Since the 1970's 60 percent of the vertebrae species in the world have been decimated by the human race and the trend continues. The Zoological Society of London and conservation group World Wildlife Fund jointly reported that world wildlife would diminish to two-thirds by the year 2020.
Most people have observed this decimation, and many believe that the way over-populating humans are consuming the world's animal life seems impossible to stop. The human race has doubled its population, now at 7.4 billion in the last sixty years.
Animals in the wild are the most affected with elephants, tigers, orangutans, and gorilla among the hapless victims. The animals of the sea, particularly the corals, considered mainstays of marine life are being devastated at an alarming rate by pollution and disease.
Constant monitoring by environmental groups keeps track of 3,700 vertebrae species among 14,000 distinct groups around the world.
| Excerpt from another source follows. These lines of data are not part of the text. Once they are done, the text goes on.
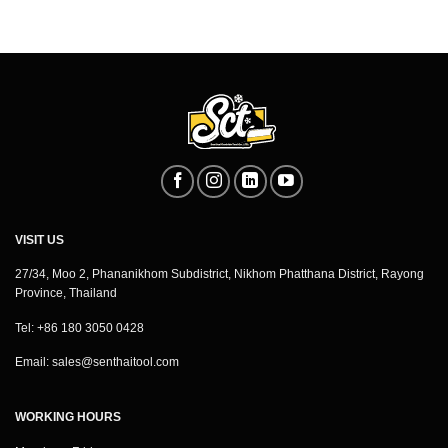
VISIT US
27/34, Moo 2, Phananikhom Subdistrict, Nikhom Phatthana District, Rayong
Province, Thailand
Tel: +86 180 3050 0428
Email:
sales@senthaitool.com
WORKING HOURS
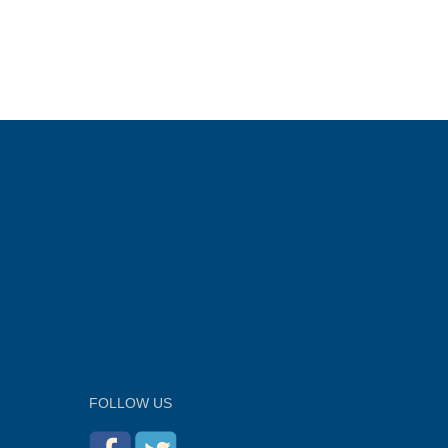
FOLLOW US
Changes in the population of species are recorded, calculating the rates the species are being unwittingly annihilated.
Experts believe that our world is entering another mass extinction situation with species vanishing at an unprecedented rate. There is great danger that well-established ecosystems will collapse under the onslaught of extermination by humans.
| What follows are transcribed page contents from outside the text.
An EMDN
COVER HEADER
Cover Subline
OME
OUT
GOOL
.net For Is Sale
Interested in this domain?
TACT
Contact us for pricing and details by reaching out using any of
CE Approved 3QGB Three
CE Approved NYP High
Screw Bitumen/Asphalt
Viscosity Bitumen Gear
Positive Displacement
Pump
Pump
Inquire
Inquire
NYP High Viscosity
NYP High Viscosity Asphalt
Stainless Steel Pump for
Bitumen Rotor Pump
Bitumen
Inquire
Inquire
The United Nations has initiated a global pact to control climate change and is continually supporting Sustainable Development Goals concerning the conservation of natural systems. Creating awareness in government, society, and business is a significant jumpstart to keep the global conservation movement going.
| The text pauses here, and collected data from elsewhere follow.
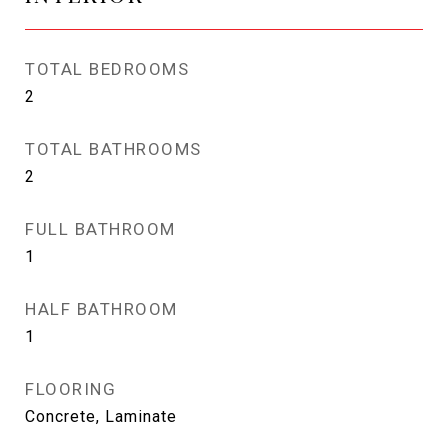
TOTAL BEDROOMS
2
TOTAL BATHROOMS
2
FULL BATHROOM
1
HALF BATHROOM
1
FLOORING
Concrete, Laminate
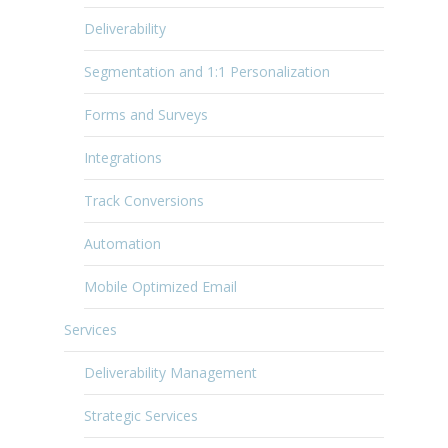
Deliverability
Segmentation and 1:1 Personalization
Forms and Surveys
Integrations
Track Conversions
Automation
Mobile Optimized Email
Services
Deliverability Management
Strategic Services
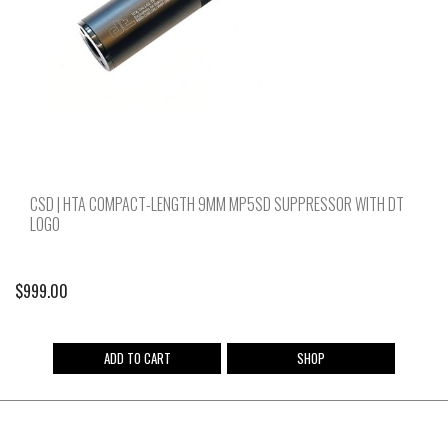
CSD | HTA COMPACT-LENGTH 9MM MP5SD SUPPRESSOR WITH DT
LOGO
$
999.00
ADD TO CART
SHOP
Conservationists are pessimistic. Global warming has been a threat to the world, and it took 30 years for the world to act concertedly against the phenomenon.
Scientists have identified the factors that cause wildlife decline, namely over-consumption, pollution, predatory species, and diseases. As human population increases, consumption and pollution follows.
It cannot be denied that human beings are the most predatory species in the world.